[[ Extracted data open ]]

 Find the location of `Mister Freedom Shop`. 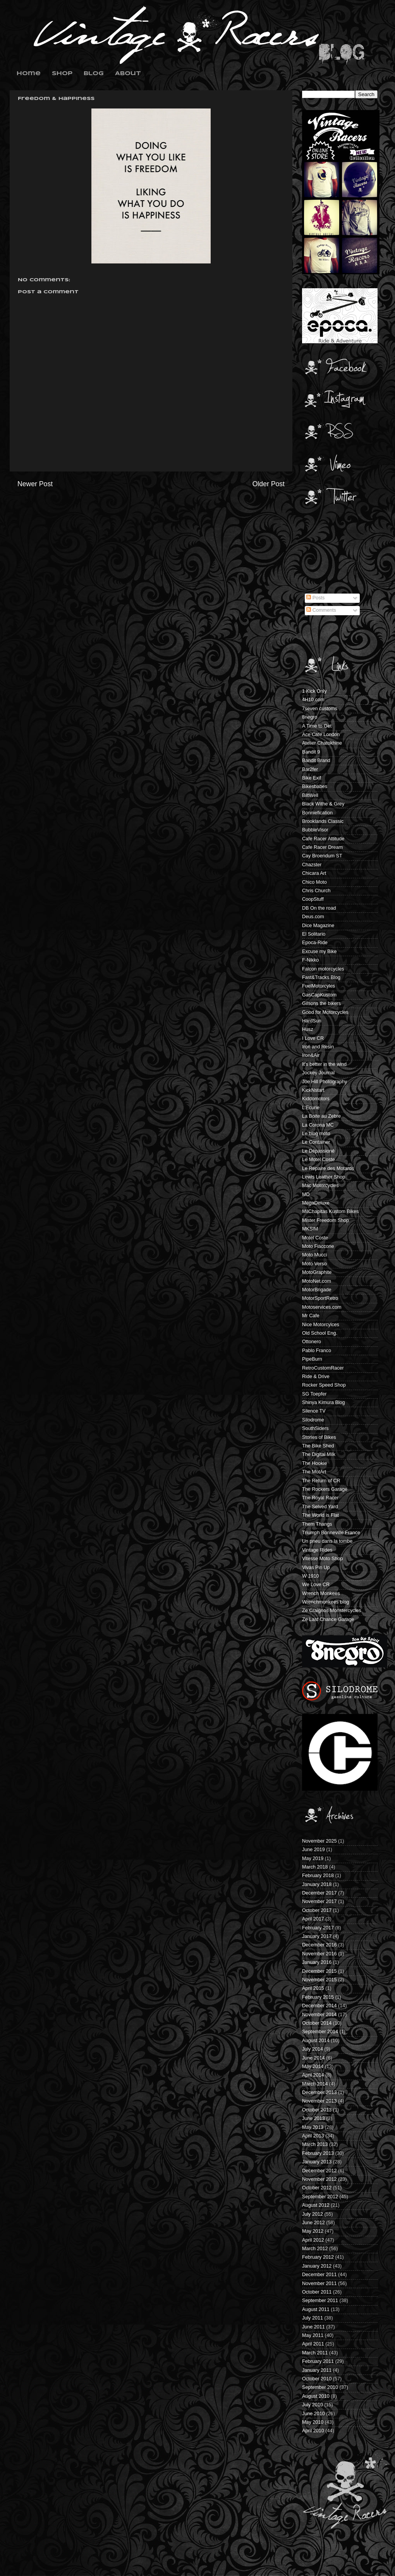

Mister Freedom Shop is located at coordinates (325, 1220).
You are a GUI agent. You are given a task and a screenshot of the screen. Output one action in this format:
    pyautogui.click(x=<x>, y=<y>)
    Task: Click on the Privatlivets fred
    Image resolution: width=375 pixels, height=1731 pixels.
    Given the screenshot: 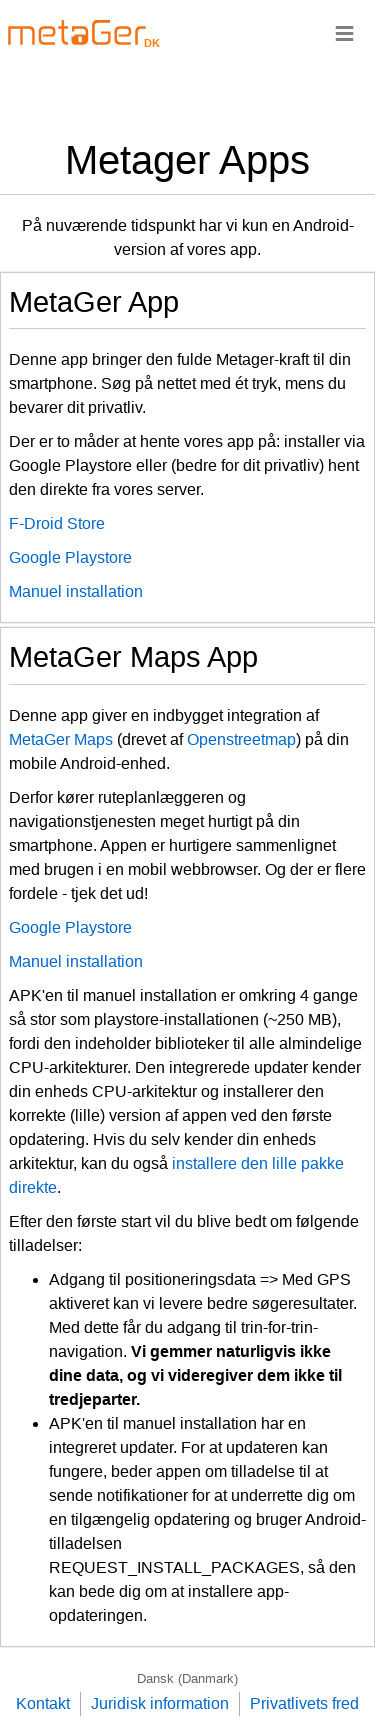 What is the action you would take?
    pyautogui.click(x=304, y=1703)
    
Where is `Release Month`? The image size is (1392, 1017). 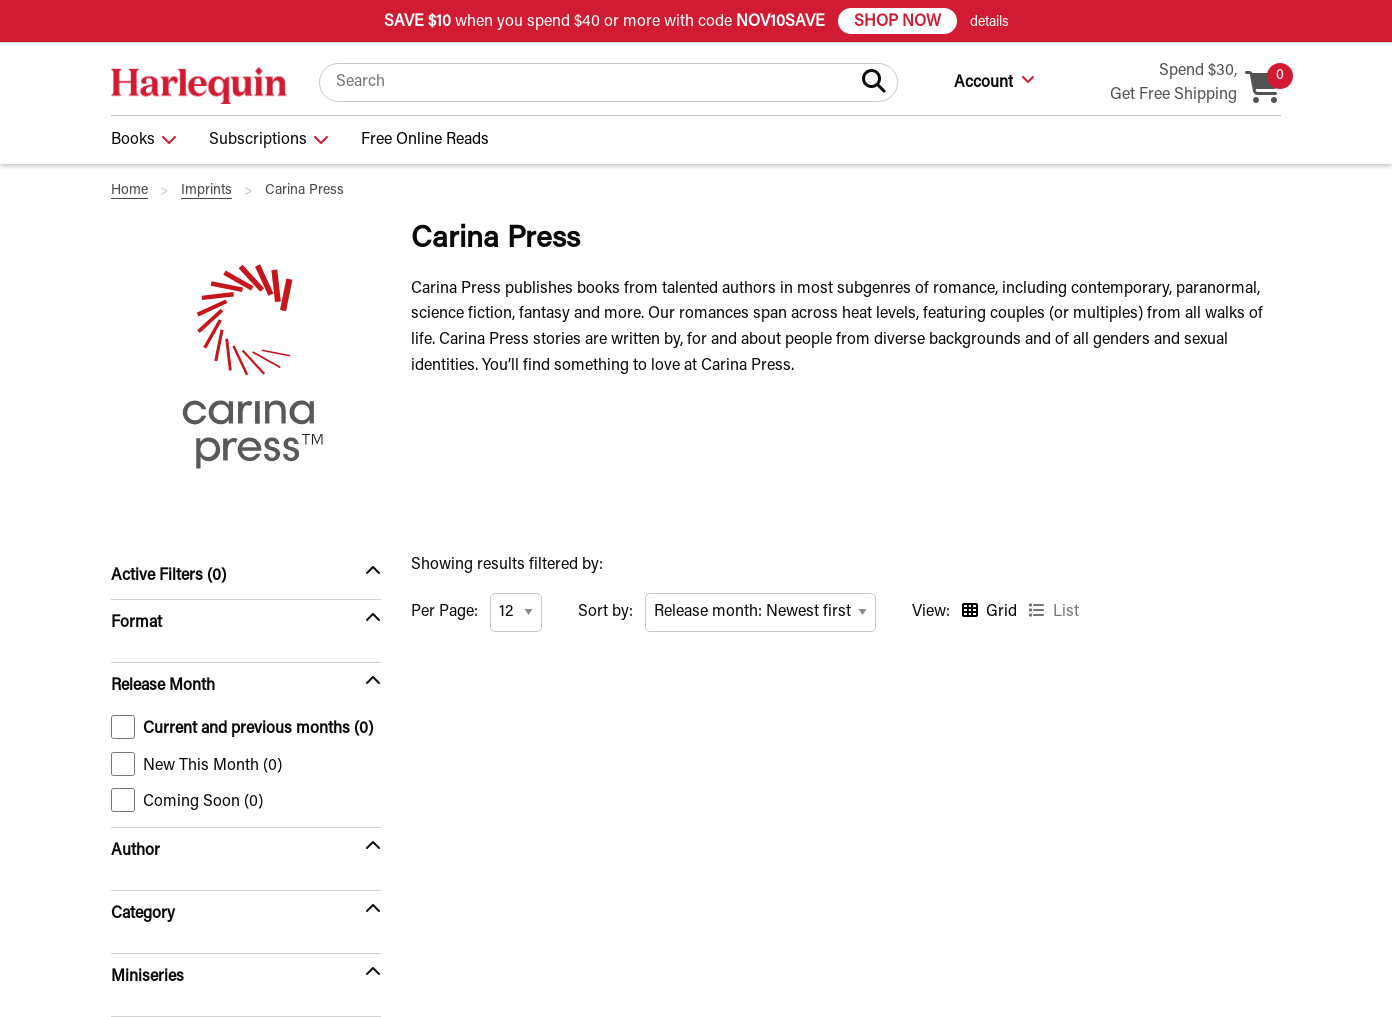 Release Month is located at coordinates (163, 686).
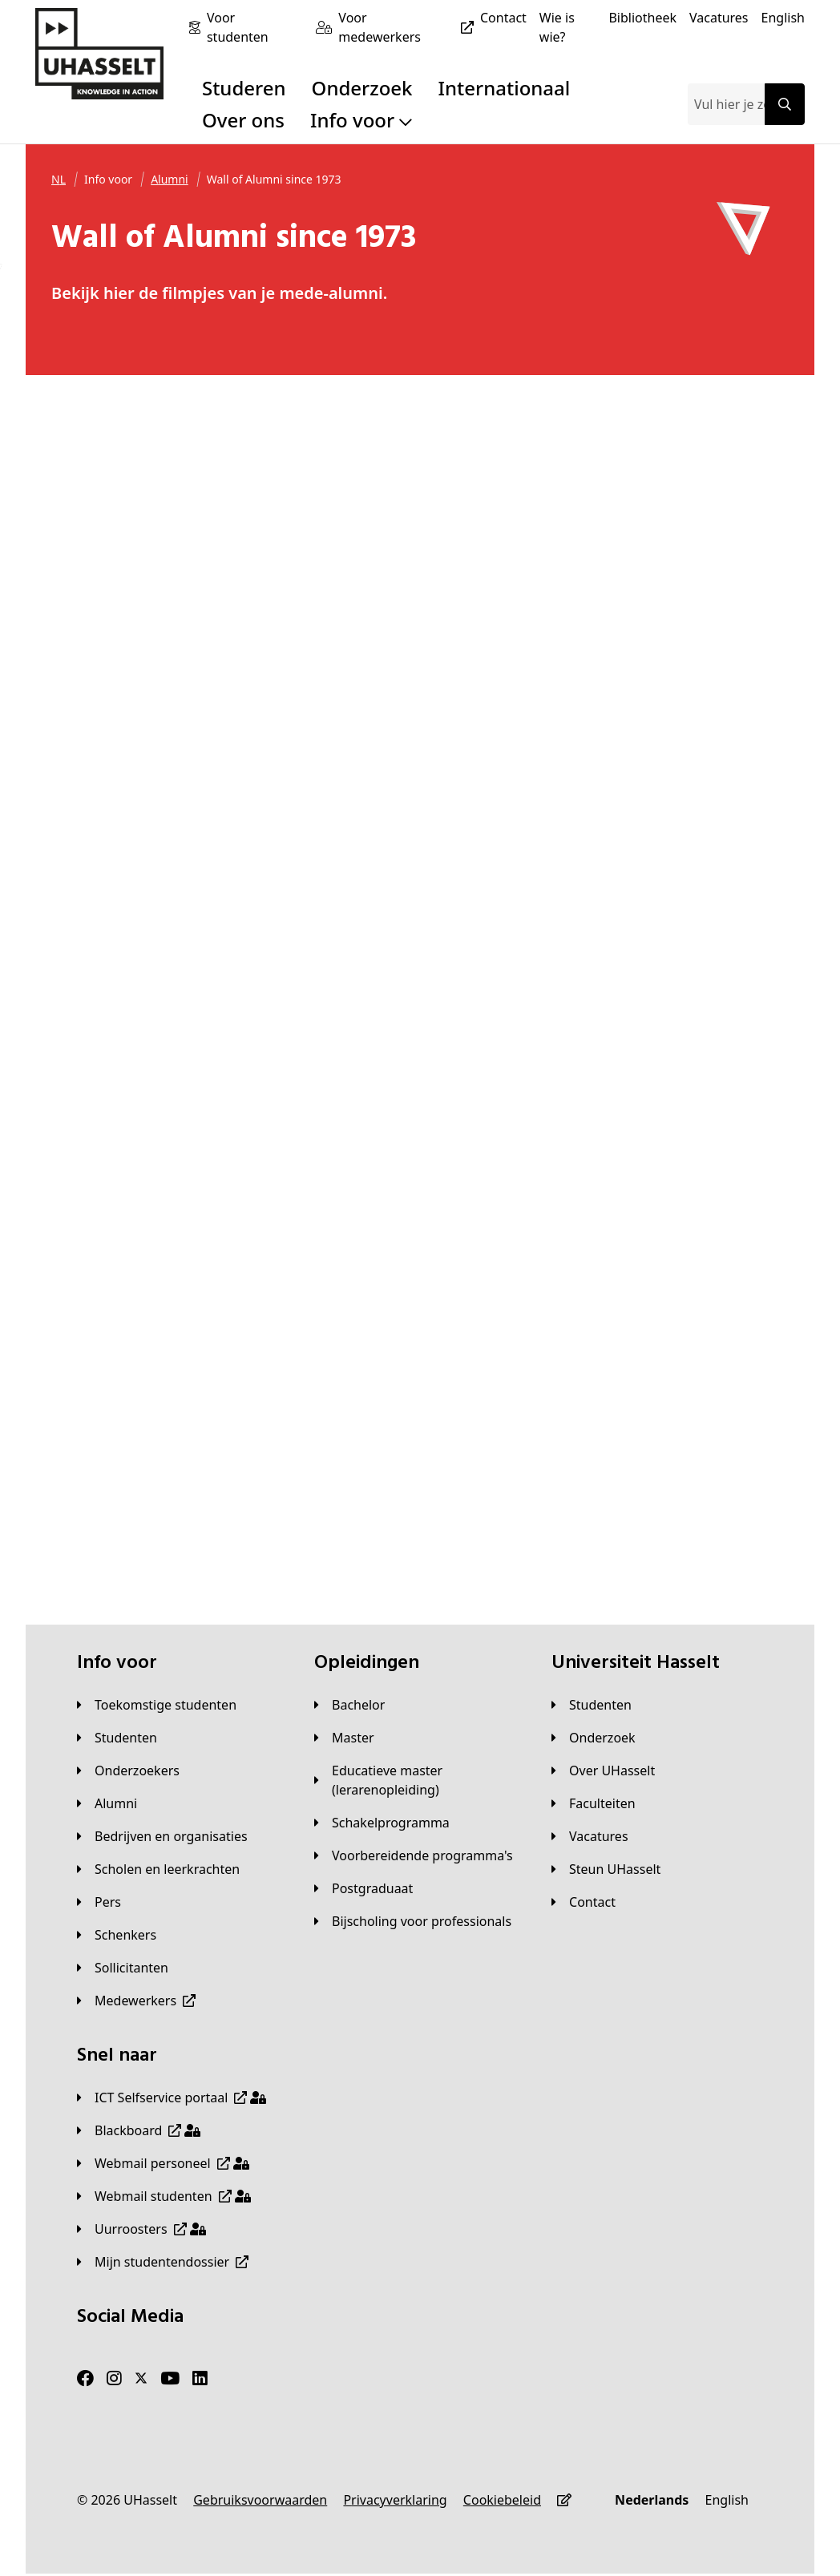 Image resolution: width=840 pixels, height=2576 pixels. What do you see at coordinates (169, 179) in the screenshot?
I see `[Alumni]` at bounding box center [169, 179].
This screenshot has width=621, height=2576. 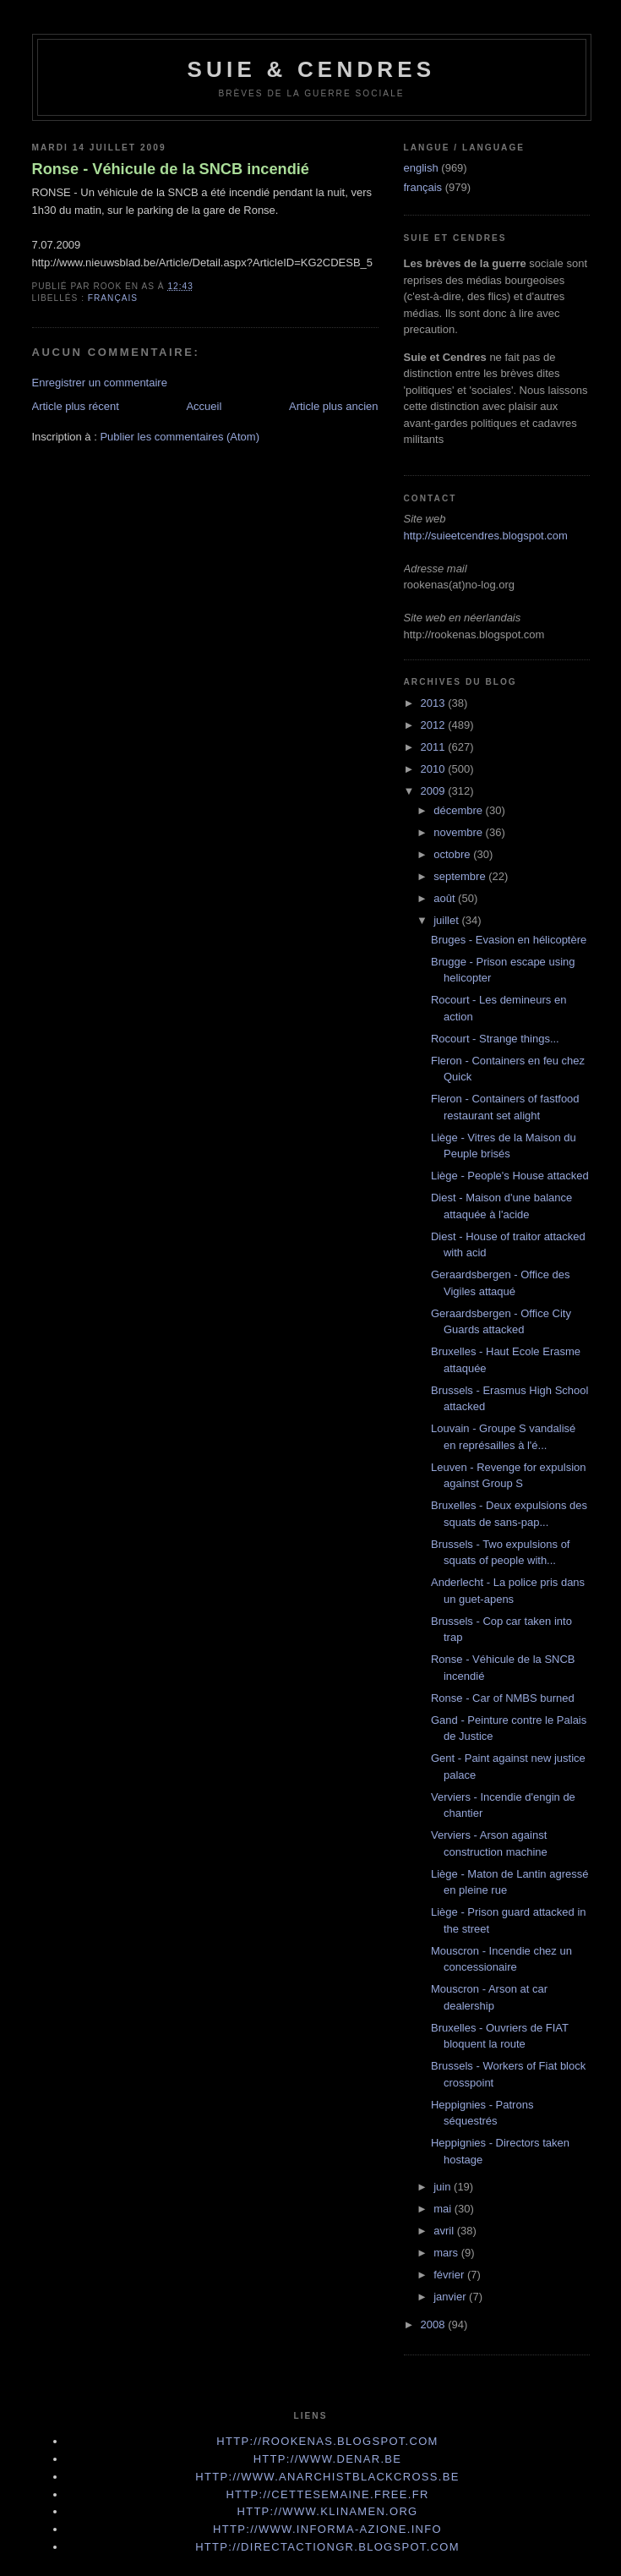 What do you see at coordinates (327, 2511) in the screenshot?
I see `http://www.klinamen.org` at bounding box center [327, 2511].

[[ Extracted data closed ]]

**What to produce:** Your reply should contain only an exact copy of the lines from the beginning of the material through the line with "Task: Click on the Privatlivets fred", both ends included, with the pictures removed.

**Result of this exercise:**
 Find the location of `Mister Freedom Shop`. 

Mister Freedom Shop is located at coordinates (325, 1220).
You are a GUI agent. You are given a task and a screenshot of the screen. Output one action in this format:
    pyautogui.click(x=<x>, y=<y>)
    Task: Click on the Privatlivets fred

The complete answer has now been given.